No sólo el estadio del Rayo está en ruinas, varias casas de los alrededores también han sido alcanzadas por lo que suponemos que han sido bombardeos.
Es increíble ver cómo ha quedado mi barrio, las calles que tantas y tantas veces he recorrido con los amigos, en la adolescencia, en la infancia. Ahora, los cascotes y la destrucción son los protagonistas de esta escena dantesca y horrible.
No queda más remedio que dejar los recuerdos atrás y seguir con nuestro camino antes de que formemos parte de este paisaje desolador.
Después de casi dos días, por fin hemos abandonado el barrio y nos dirigimos por la avenida Ciudad de Barcelona en dirección a la estación de Atocha. Una vez allí, giraremos hacia el paseo del Prado y hacia la Castellana y entonces buscaremos a alguien que nos pueda echar una mano. Suponemos que allí habrán tenido más posibilidades de sobrevivir, los barrios más ricos son siempre los que primero reciben las ayudas.

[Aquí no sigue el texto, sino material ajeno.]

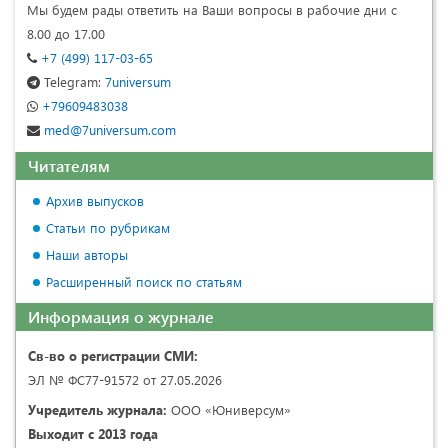
Мы будем рады ответить на Ваши вопросы в рабочие дни с
8.00 до 17.00
+7 (499) 117-03-65
Telegram:
7universum
+79609483038
med@7universum.com
Читателям
Архив выпусков
Статьи по рубрикам
Наши авторы
Расширенный поиск по статьям
Информация о журнале
Св-во о регистрации СМИ:
ЭЛ № ФС77-91572 от 27.05.2026
Учредитель журнала:
ООО «Юниверсум»
Выходит с 2013 года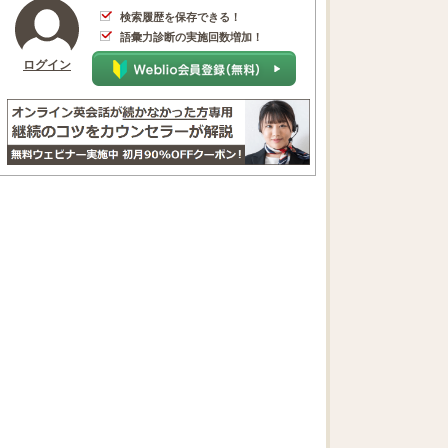
検索履歴を保存できる！
語彙力診断の実施回数増加！
ログイン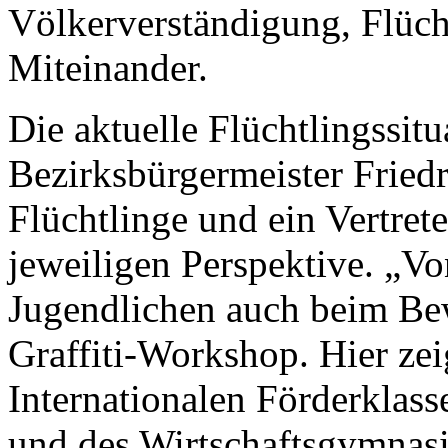
Völkerverständigung, Flücht
Miteinander.
Die aktuelle Flüchtlingssit
Bezirksbürgermeister Friedr
Flüchtlinge und ein Vertrete
jeweiligen Perspektive. „Vo
Jugendlichen auch beim Be
Graffiti-Workshop. Hier zei
Internationalen Förderklas
und des Wirtschaftsgymnasi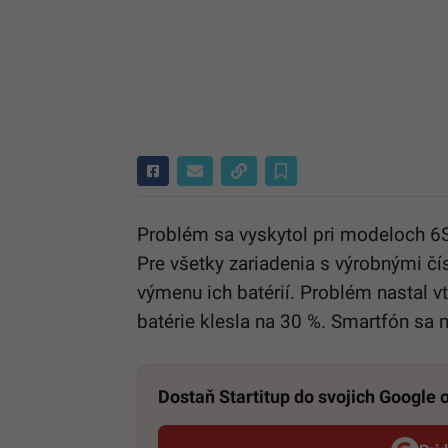
Problém sa vyskytol pri modeloch 6S
Pre všetky zariadenia s výrobnými č
výmenu ich batérií. Problém nastal vt
batérie klesla na 30 %. Smartfón sa 
Dostaň Startitup do svojich Google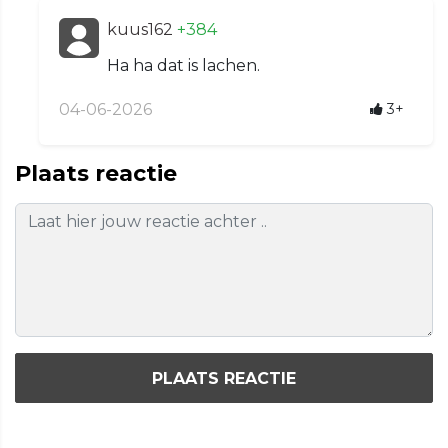
kuus162
+384
Ha ha dat is lachen.
04-06-2026
3+
Plaats reactie
PLAATS REACTIE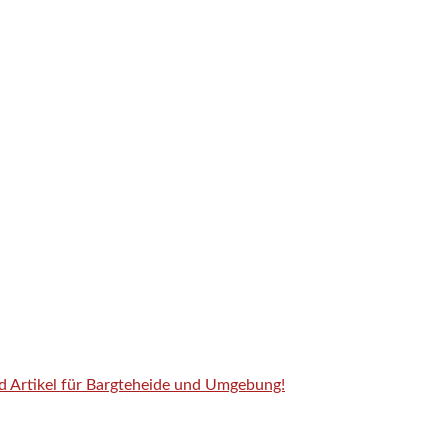
nd Artikel für Bargteheide und Umgebung!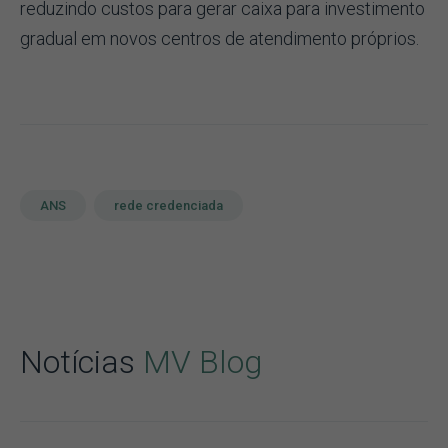
reduzindo custos para gerar caixa para investimento
gradual em novos centros de atendimento próprios.
ANS
rede credenciada
Notícias
MV Blog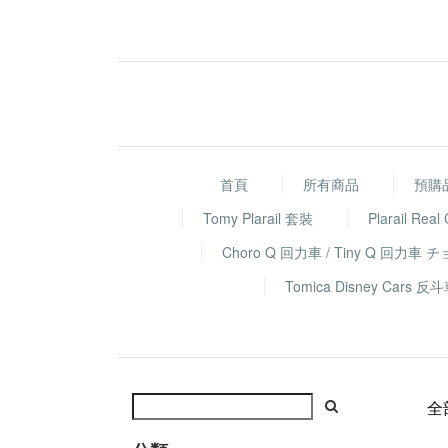
首頁
所有商品
預購
Tomy Plarail 套裝
Plarail Real
Choro Q 回力車 / Tiny Q 回力車 
Tomica Disney Ca
全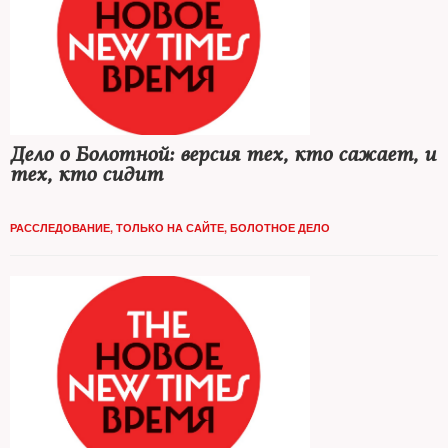
Дело о Болотной: версия тех, кто сажает, и
тех, кто сидит
РАССЛЕДОВАНИЕ
,
ТОЛЬКО НА САЙТЕ
,
БОЛОТНОЕ ДЕЛО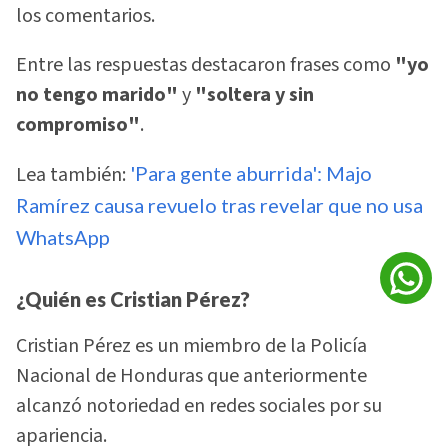
los comentarios.
Entre las respuestas destacaron frases como
"yo
no tengo marido"
y
"soltera y sin
compromiso"
.
Lea también:
'Para gente aburrida': Majo
Ramírez causa revuelo tras revelar que no usa
WhatsApp
¿Quién es Cristian Pérez?
Cristian Pérez es un miembro de la Policía
Nacional de Honduras que anteriormente
alcanzó notoriedad en redes sociales por su
apariencia.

Son las nueve de la mañana, el sol ya está en todo su esplendor y sus rayos rebotan en la cristalera del monumento que Madrid un día dedicó a los caídos en los atentados del 11-M.
Aunque sólo sea por ellos, tenemos que sobrevivir, no murieron para vernos rendidos así. El monumento representa a la Libertad, esa que nos tenemos que ganar luchando.